WORK INSTRUCTION:
Under this task are some entries; return every one of them exactly.
====== DATA SECTION ======
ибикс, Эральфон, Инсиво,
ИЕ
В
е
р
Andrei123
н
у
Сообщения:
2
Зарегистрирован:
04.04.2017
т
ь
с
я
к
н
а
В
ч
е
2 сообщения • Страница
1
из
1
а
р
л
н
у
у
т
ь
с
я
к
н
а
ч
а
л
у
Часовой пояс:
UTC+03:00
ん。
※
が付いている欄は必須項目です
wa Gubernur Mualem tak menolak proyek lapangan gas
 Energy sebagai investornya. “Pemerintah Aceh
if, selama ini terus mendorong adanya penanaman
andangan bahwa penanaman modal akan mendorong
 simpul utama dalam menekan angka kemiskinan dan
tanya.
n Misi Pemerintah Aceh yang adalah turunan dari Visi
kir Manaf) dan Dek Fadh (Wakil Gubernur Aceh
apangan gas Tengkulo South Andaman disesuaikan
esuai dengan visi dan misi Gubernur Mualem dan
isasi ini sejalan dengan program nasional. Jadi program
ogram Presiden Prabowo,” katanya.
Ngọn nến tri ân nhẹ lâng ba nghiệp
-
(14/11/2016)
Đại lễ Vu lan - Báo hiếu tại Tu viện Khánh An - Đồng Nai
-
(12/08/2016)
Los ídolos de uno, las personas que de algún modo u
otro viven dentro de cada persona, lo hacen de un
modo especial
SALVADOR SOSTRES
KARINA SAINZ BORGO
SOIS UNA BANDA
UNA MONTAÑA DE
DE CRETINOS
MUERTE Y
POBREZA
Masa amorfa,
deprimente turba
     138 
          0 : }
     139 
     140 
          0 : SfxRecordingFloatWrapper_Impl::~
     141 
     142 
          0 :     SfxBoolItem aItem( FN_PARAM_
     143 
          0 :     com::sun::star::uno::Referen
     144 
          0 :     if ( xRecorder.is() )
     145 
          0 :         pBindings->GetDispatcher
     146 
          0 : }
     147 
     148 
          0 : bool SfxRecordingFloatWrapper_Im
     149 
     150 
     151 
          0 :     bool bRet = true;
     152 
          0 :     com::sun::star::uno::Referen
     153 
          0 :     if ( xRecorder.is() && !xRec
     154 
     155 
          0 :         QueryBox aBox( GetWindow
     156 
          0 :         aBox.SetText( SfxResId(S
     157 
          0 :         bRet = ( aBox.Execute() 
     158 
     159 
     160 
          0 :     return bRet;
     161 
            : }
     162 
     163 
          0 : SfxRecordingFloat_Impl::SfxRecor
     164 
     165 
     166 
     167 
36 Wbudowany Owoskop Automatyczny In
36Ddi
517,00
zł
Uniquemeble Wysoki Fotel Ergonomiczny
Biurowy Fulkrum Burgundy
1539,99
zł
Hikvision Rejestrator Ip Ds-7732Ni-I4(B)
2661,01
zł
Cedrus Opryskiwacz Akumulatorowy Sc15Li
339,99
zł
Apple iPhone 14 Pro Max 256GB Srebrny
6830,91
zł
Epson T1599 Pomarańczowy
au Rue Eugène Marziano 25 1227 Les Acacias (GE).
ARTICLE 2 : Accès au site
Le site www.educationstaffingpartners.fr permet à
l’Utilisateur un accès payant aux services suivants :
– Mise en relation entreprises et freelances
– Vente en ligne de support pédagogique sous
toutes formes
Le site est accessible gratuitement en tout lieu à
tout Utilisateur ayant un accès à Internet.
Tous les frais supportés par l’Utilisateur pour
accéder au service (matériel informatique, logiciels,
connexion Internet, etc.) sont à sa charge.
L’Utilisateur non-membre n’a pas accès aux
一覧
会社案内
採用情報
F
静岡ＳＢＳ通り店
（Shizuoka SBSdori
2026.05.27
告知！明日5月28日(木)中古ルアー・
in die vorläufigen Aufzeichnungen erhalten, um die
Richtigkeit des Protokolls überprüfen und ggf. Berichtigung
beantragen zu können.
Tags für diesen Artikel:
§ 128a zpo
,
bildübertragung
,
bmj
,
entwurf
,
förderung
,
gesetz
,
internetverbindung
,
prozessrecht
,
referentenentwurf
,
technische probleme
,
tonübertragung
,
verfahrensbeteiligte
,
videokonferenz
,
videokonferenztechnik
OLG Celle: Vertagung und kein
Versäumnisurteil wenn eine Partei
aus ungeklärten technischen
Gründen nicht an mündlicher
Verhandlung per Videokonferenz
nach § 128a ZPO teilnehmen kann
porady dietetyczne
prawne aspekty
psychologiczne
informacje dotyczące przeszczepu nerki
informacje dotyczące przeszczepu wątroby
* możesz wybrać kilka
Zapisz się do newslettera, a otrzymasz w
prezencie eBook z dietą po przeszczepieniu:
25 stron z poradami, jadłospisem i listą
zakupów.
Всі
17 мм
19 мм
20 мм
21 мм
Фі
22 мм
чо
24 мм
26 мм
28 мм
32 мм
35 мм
======
OUTPUT BELOW:
ибикс, Эральфон, Инсиво,
ИЕ
В
е
р
Andrei123
н
у
Сообщения:
2
Зарегистрирован:
04.04.2017
т
ь
с
я
к
н
а
В
ч
е
2 сообщения • Страница
1
из
1
а
р
л
н
у
у
т
ь
с
я
к
н
а
ч
а
л
у
Часовой пояс:
UTC+03:00
ん。
※
が付いている欄は必須項目です
wa Gubernur Mualem tak menolak proyek lapangan gas
 Energy sebagai investornya. “Pemerintah Aceh
if, selama ini terus mendorong adanya penanaman
andangan bahwa penanaman modal akan mendorong
 simpul utama dalam menekan angka kemiskinan dan
tanya.
n Misi Pemerintah Aceh yang adalah turunan dari Visi
kir Manaf) dan Dek Fadh (Wakil Gubernur Aceh
apangan gas Tengkulo South Andaman disesuaikan
esuai dengan visi dan misi Gubernur Mualem dan
isasi ini sejalan dengan program nasional. Jadi program
ogram Presiden Prabowo,” katanya.
Ngọn nến tri ân nhẹ lâng ba nghiệp
-
(14/11/2016)
Đại lễ Vu lan - Báo hiếu tại Tu viện Khánh An - Đồng Nai
-
(12/08/2016)
Los ídolos de uno, las personas que de algún modo u
otro viven dentro de cada persona, lo hacen de un
modo especial
SALVADOR SOSTRES
KARINA SAINZ BORGO
SOIS UNA BANDA
UNA MONTAÑA DE
DE CRETINOS
MUERTE Y
POBREZA
Masa amorfa,
deprimente turba
     138 
          0 : }
     139 
     140 
          0 : SfxRecordingFloatWrapper_Impl::~
     141 
     142 
          0 :     SfxBoolItem aItem( FN_PARAM_
     143 
          0 :     com::sun::star::uno::Referen
     144 
          0 :     if ( xRecorder.is() )
     145 
          0 :         pBindings->GetDispatcher
     146 
          0 : }
     147 
     148 
          0 : bool SfxRecordingFloatWrapper_Im
     149 
     150 
     151 
          0 :     bool bRet = true;
     152 
          0 :     com::sun::star::uno::Referen
     153 
          0 :     if ( xRecorder.is() && !xRec
     154 
     155 
          0 :         QueryBox aBox( GetWindow
     156 
          0 :         aBox.SetText( SfxResId(S
     157 
          0 :         bRet = ( aBox.Execute() 
     158 
     159 
     160 
          0 :     return bRet;
     161 
            : }
     162 
     163 
          0 : SfxRecordingFloat_Impl::SfxRecor
     164 
     165 
     166 
     167 
36 Wbudowany Owoskop Automatyczny In
36Ddi
517,00
zł
Uniquemeble Wysoki Fotel Ergonomiczny
Biurowy Fulkrum Burgundy
1539,99
zł
Hikvision Rejestrator Ip Ds-7732Ni-I4(B)
2661,01
zł
Cedrus Opryskiwacz Akumulatorowy Sc15Li
339,99
zł
Apple iPhone 14 Pro Max 256GB Srebrny
6830,91
zł
Epson T1599 Pomarańczowy
au Rue Eugène Marziano 25 1227 Les Acacias (GE).
ARTICLE 2 : Accès au site
Le site www.educationstaffingpartners.fr permet à
l’Utilisateur un accès payant aux services suivants :
– Mise en relation entreprises et freelances
– Vente en ligne de support pédagogique sous
toutes formes
Le site est accessible gratuitement en tout lieu à
tout Utilisateur ayant un accès à Internet.
Tous les frais supportés par l’Utilisateur pour
accéder au service (matériel informatique, logiciels,
connexion Internet, etc.) sont à sa charge.
L’Utilisateur non-membre n’a pas accès aux
一覧
会社案内
採用情報
F
静岡ＳＢＳ通り店
（Shizuoka SBSdori
2026.05.27
告知！明日5月28日(木)中古ルアー・
in die vorläufigen Aufzeichnungen erhalten, um die
Richtigkeit des Protokolls überprüfen und ggf. Berichtigung
beantragen zu können.
Tags für diesen Artikel:
§ 128a zpo
,
bildübertragung
,
bmj
,
entwurf
,
förderung
,
gesetz
,
internetverbindung
,
prozessrecht
,
referentenentwurf
,
technische probleme
,
tonübertragung
,
verfahrensbeteiligte
,
videokonferenz
,
videokonferenztechnik
OLG Celle: Vertagung und kein
Versäumnisurteil wenn eine Partei
aus ungeklärten technischen
Gründen nicht an mündlicher
Verhandlung per Videokonferenz
nach § 128a ZPO teilnehmen kann
porady dietetyczne
prawne aspekty
psychologiczne
informacje dotyczące przeszczepu nerki
informacje dotyczące przeszczepu wątroby
* możesz wybrać kilka
Zapisz się do newslettera, a otrzymasz w
prezencie eBook z dietą po przeszczepieniu:
25 stron z poradami, jadłospisem i listą
zakupów.
Всі
17 мм
19 мм
20 мм
21 мм
Фі
22 мм
чо
24 мм
26 мм
28 мм
32 мм
35 мм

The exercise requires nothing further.